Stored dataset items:
------------------------------------------------------------------------

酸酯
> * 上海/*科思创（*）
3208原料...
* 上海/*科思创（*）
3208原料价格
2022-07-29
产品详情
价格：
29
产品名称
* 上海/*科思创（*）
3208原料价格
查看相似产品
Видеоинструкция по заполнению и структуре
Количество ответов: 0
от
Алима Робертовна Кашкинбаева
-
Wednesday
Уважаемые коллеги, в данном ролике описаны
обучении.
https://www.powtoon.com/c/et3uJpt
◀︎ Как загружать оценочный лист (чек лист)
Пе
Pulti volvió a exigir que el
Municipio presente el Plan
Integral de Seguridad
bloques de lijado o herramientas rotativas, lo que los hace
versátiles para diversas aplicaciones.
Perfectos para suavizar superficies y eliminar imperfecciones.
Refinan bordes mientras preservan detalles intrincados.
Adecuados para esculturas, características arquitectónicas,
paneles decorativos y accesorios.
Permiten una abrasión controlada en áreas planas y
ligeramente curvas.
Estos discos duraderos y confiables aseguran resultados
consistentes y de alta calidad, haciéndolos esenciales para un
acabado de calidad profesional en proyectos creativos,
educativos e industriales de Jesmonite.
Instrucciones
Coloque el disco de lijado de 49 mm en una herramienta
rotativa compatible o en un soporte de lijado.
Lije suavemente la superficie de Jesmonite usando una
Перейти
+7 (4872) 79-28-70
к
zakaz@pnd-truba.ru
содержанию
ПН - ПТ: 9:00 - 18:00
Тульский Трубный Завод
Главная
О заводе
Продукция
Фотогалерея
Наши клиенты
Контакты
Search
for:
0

------------------------------------------------------------------------

- _WORK ITEM_
From the data above, copy every line where "Jesmonite" appears.

- _RESULT OF THE TASK_
educativos e industriales de Jesmonite.
Lije suavemente la superficie de Jesmonite usando una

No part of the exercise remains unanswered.